* [Your goal]:
Both the line below containing "Mehr Infos [button] (1297, 1362)" and the line containing "Leistungen (435, 342)", along with every line between them, should be repeated exactly; no other line belongs in the answer.

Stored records
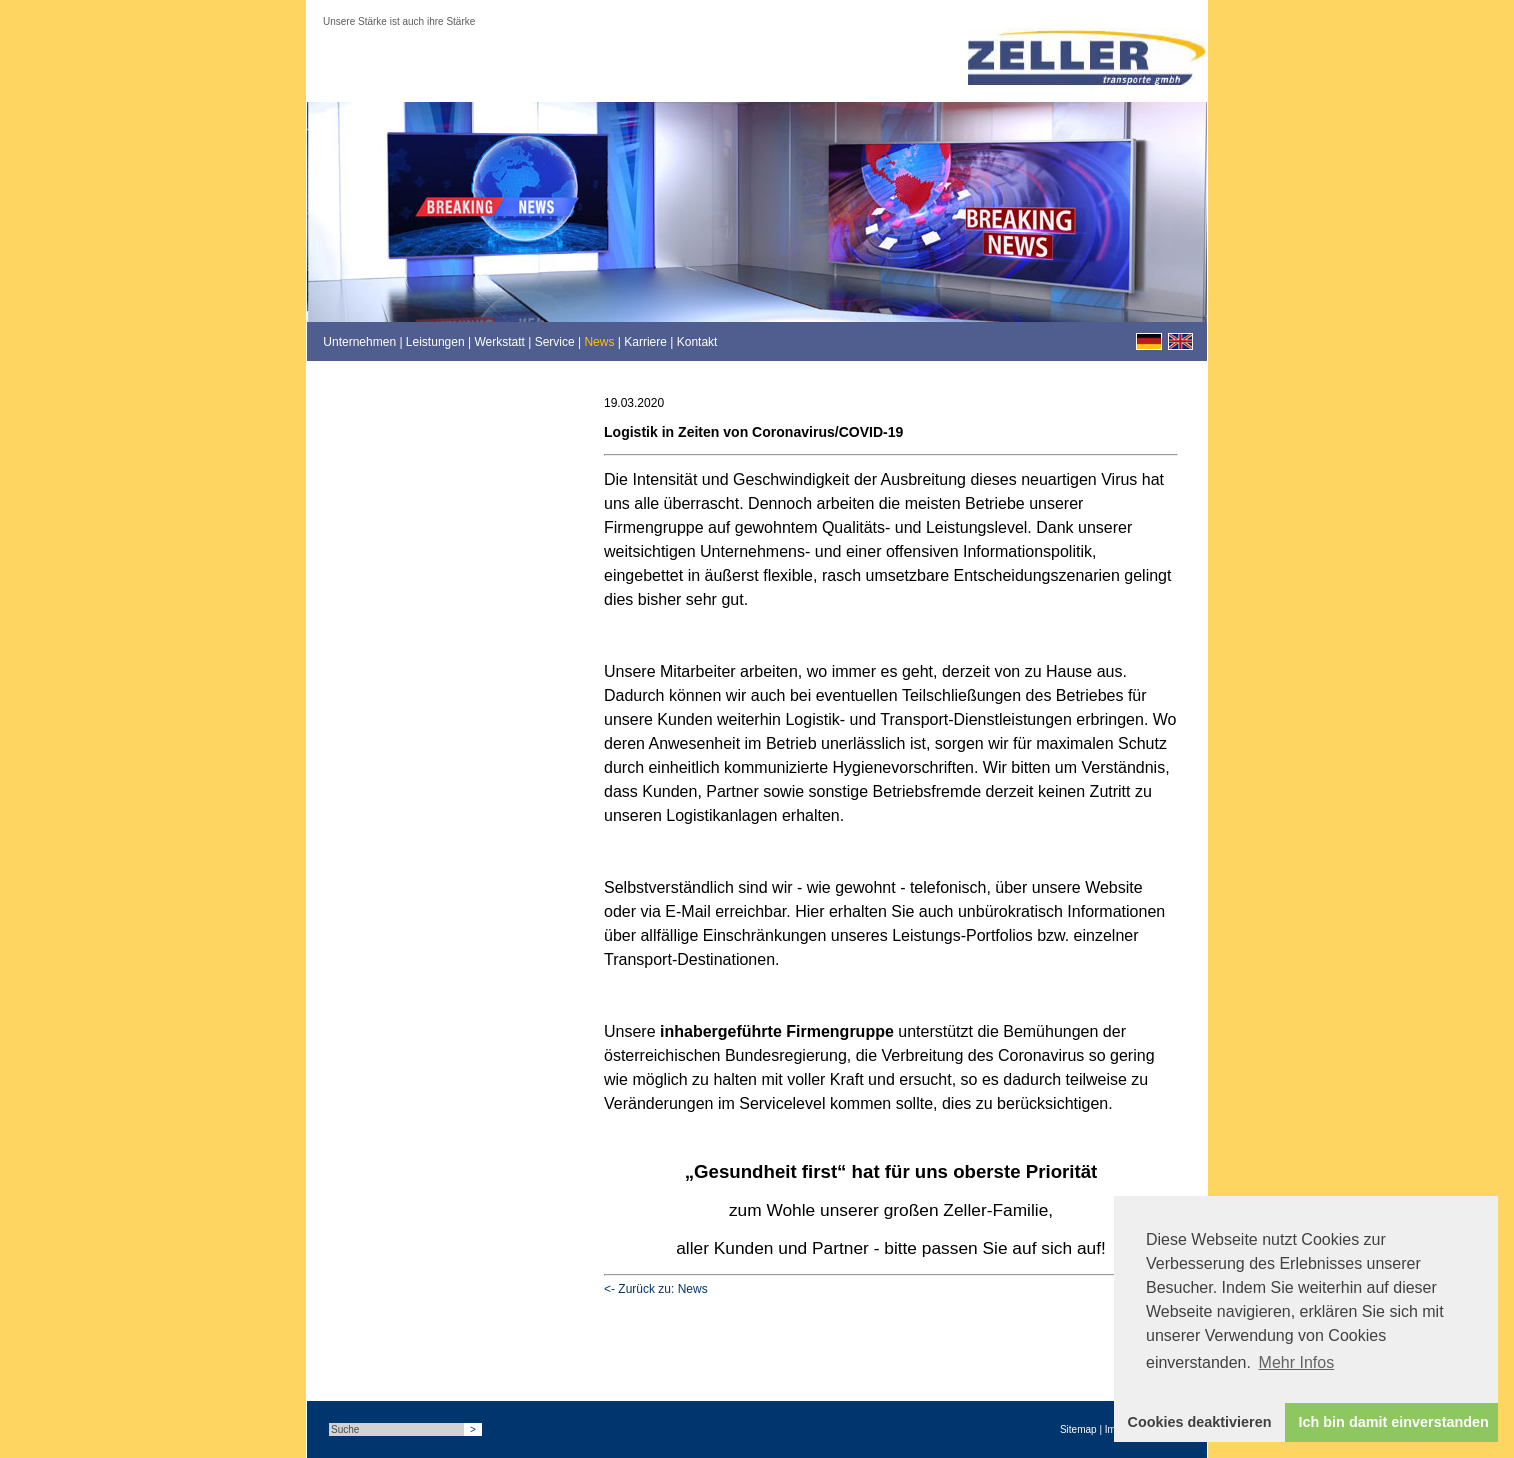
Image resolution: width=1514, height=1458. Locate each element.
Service (555, 342)
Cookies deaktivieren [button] (1200, 1422)
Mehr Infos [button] (1297, 1362)
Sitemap (1078, 1429)
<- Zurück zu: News (656, 1289)
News (599, 342)
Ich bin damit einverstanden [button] (1394, 1422)
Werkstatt (499, 342)
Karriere (645, 342)
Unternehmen (359, 342)
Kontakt (697, 342)
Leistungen (435, 342)
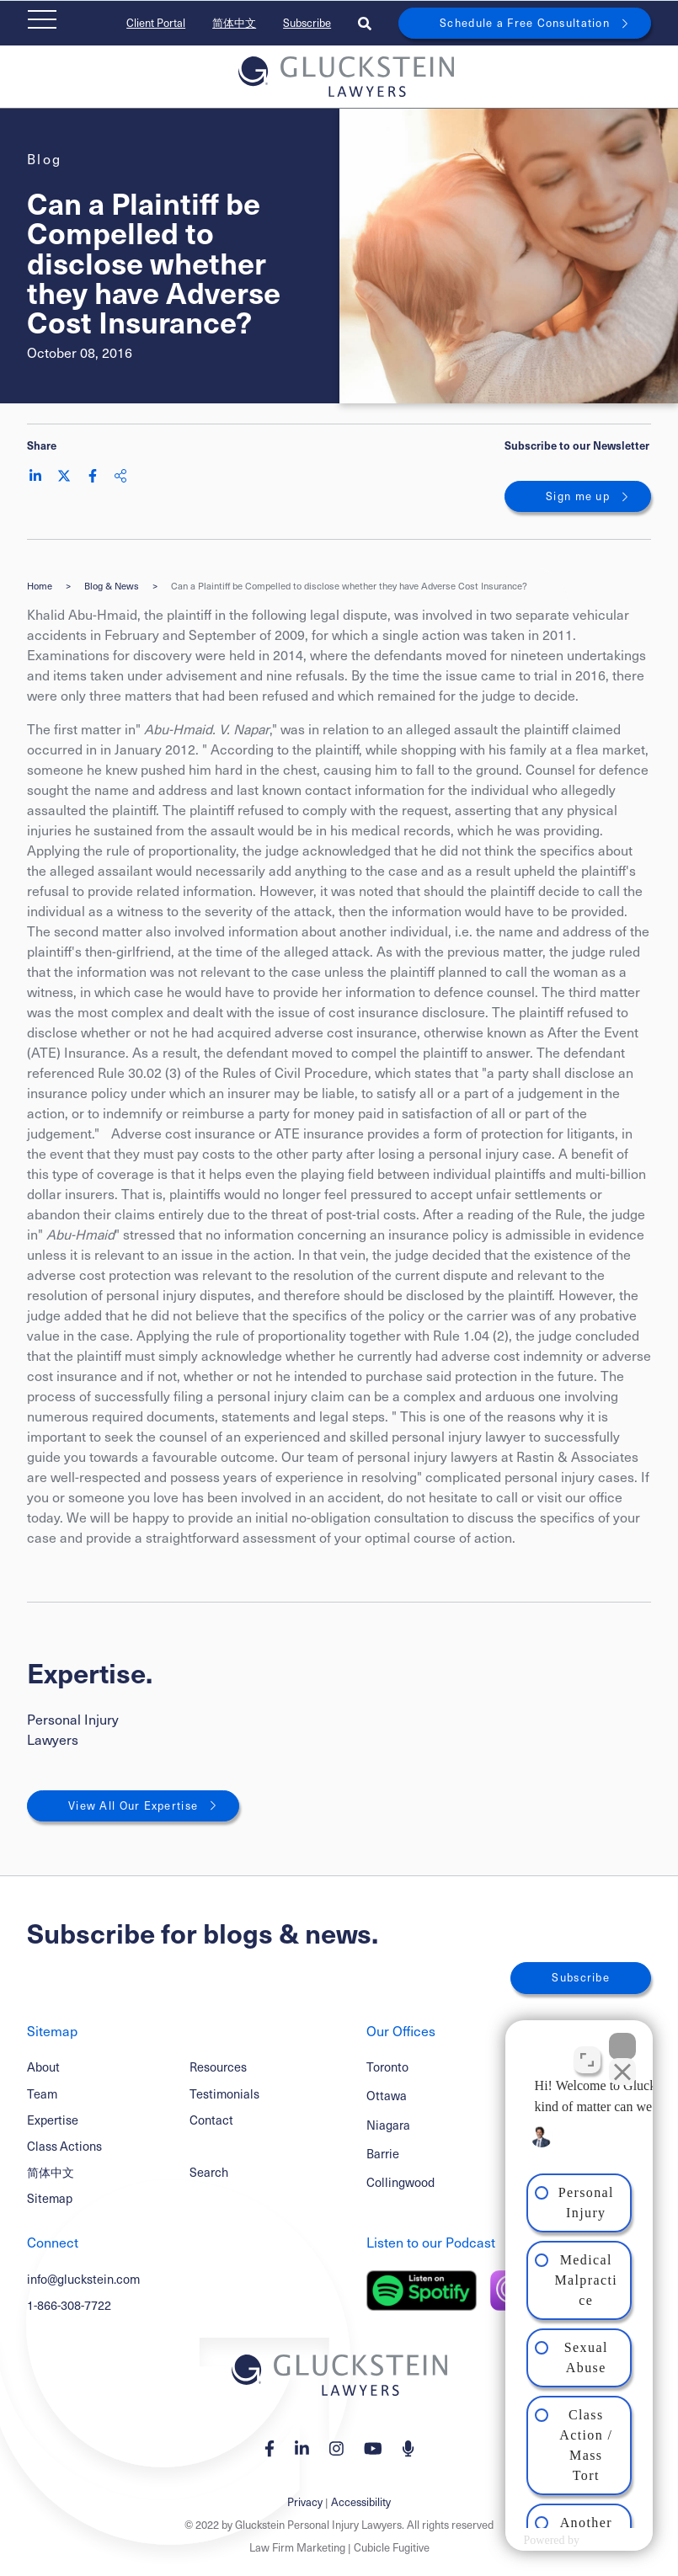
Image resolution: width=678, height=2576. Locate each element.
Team (42, 2093)
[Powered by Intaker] (531, 2541)
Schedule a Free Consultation (525, 22)
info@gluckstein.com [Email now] (83, 2278)
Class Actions (64, 2145)
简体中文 (234, 22)
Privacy (305, 2501)
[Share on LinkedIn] (35, 476)
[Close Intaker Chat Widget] (622, 2037)
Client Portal (155, 22)
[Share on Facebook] (92, 476)
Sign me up (578, 496)
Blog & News (111, 585)
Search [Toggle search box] (209, 2171)
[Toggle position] (587, 2051)
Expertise (52, 2119)
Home (39, 585)
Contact (211, 2119)
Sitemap (49, 2197)
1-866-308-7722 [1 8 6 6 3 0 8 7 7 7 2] (69, 2304)
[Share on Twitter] (64, 476)
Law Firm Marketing (297, 2547)
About (43, 2066)
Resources (218, 2066)
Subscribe (307, 22)
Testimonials (224, 2093)
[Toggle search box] (364, 23)
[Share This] (120, 476)
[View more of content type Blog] (44, 159)
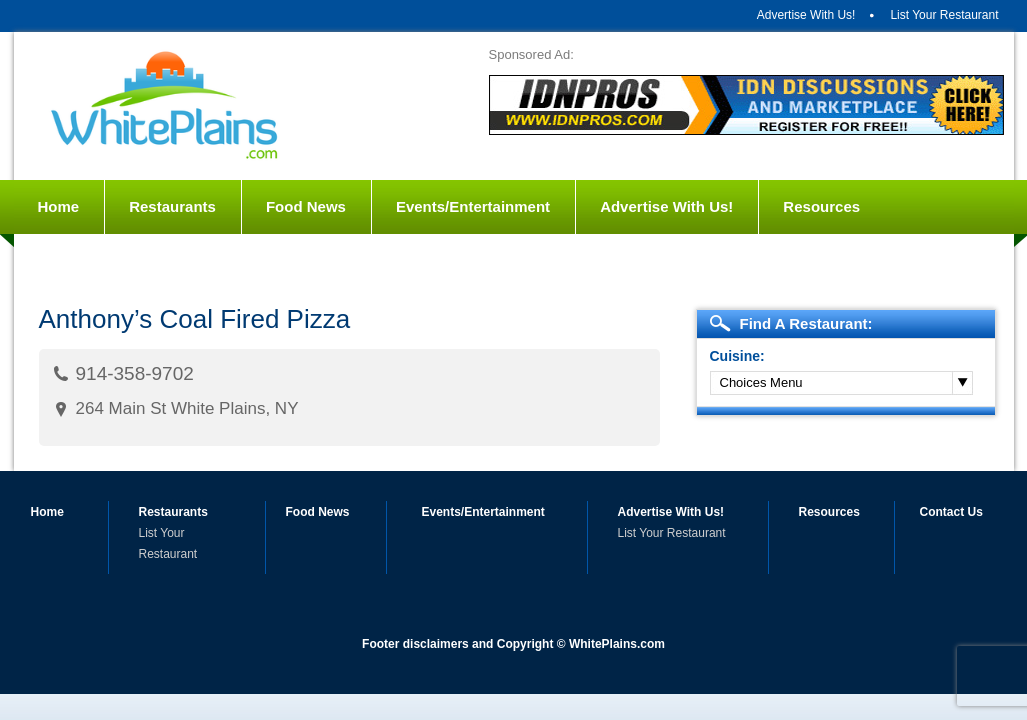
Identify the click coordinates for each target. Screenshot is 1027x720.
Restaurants (172, 206)
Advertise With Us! (806, 15)
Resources (821, 206)
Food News (306, 206)
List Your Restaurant (944, 15)
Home (59, 206)
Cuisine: (737, 356)
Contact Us (78, 260)
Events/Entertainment (473, 206)
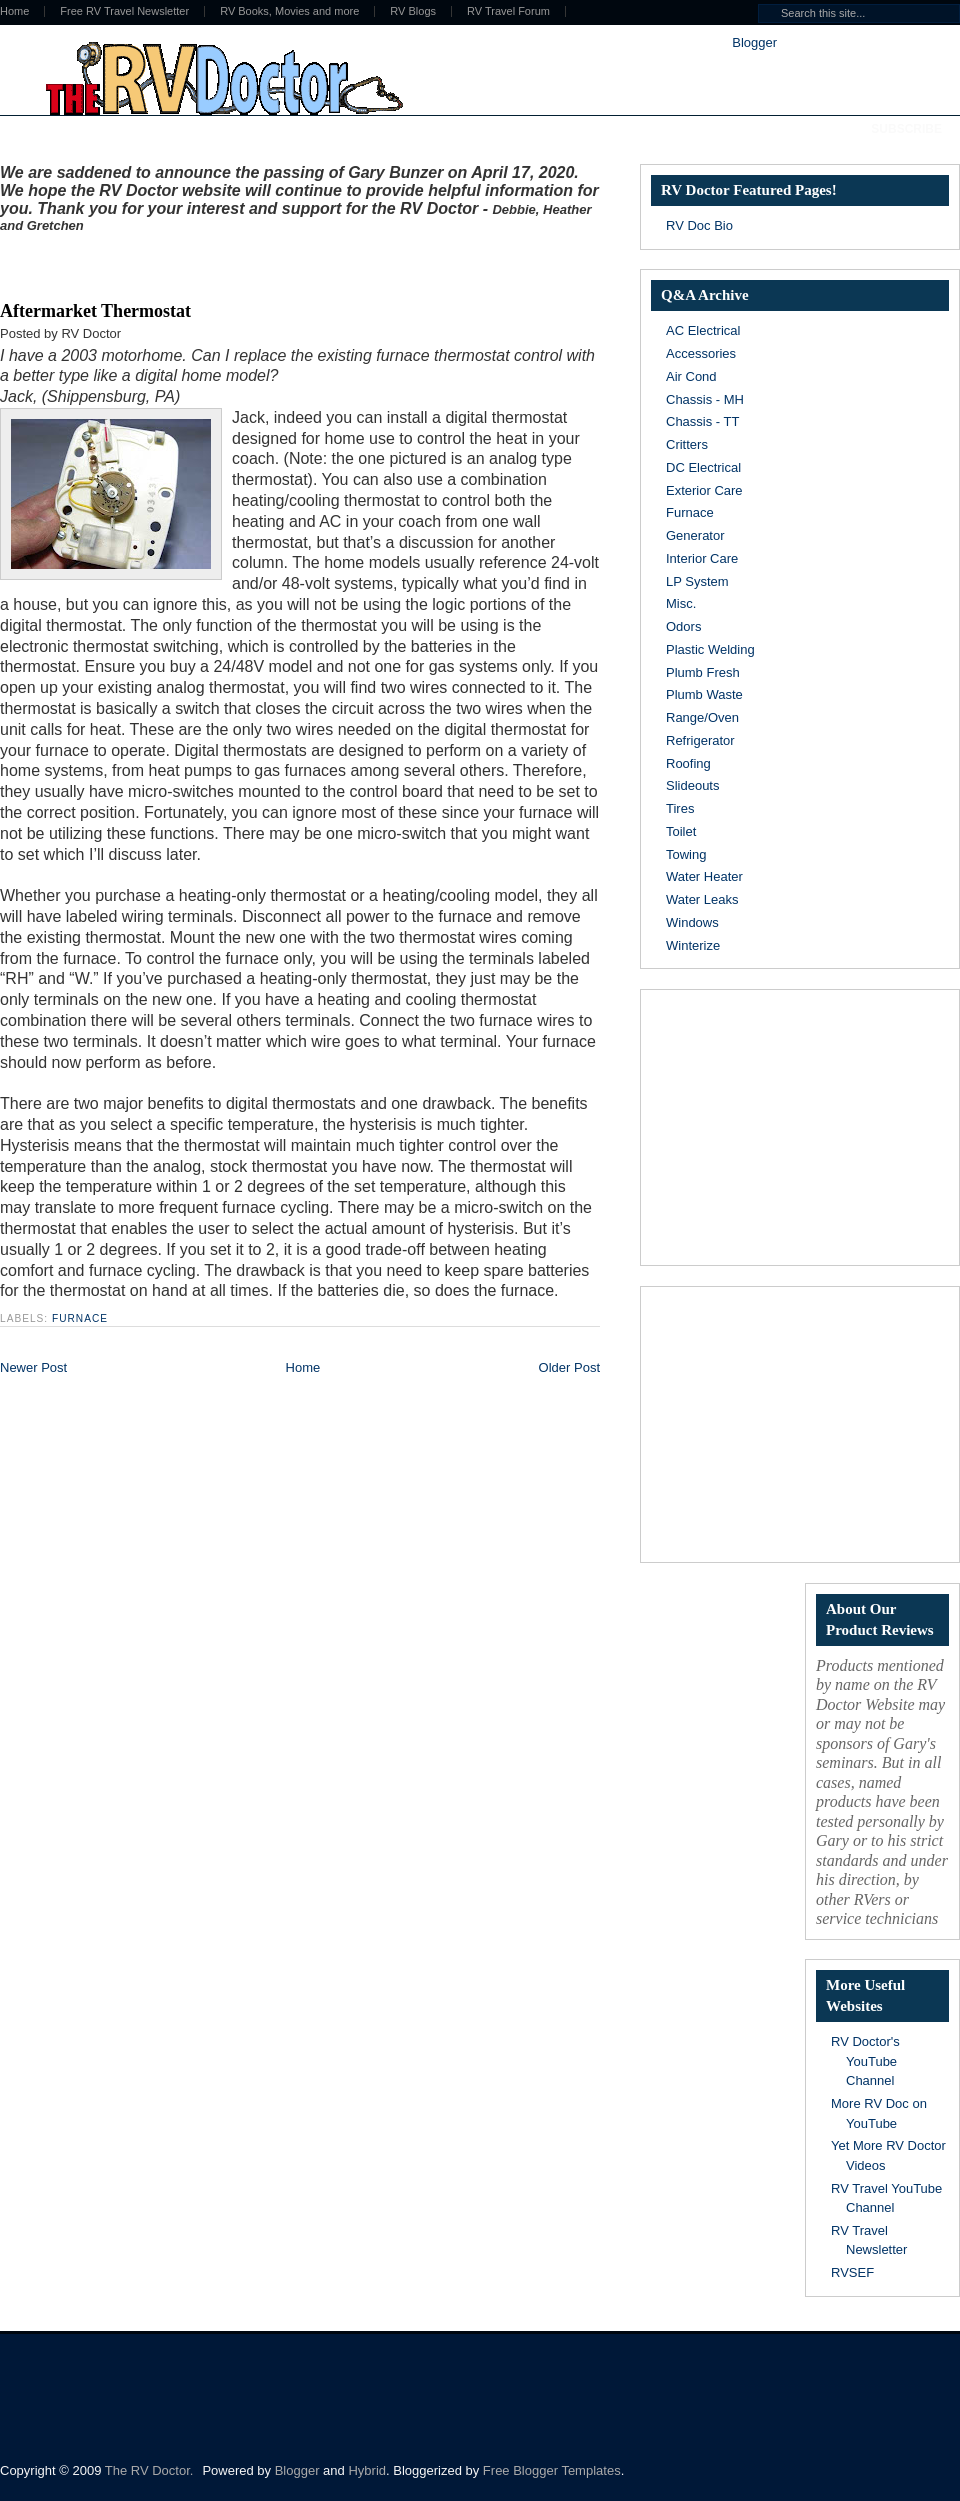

* [Task output]:
Mehr Infos [button] (1297, 1362)
Sitemap (1078, 1429)
<- Zurück zu: News (656, 1289)
News (599, 342)
Ich bin damit einverstanden [button] (1394, 1422)
Werkstatt (499, 342)
Karriere (645, 342)
Unternehmen (359, 342)
Kontakt (697, 342)
Leistungen (435, 342)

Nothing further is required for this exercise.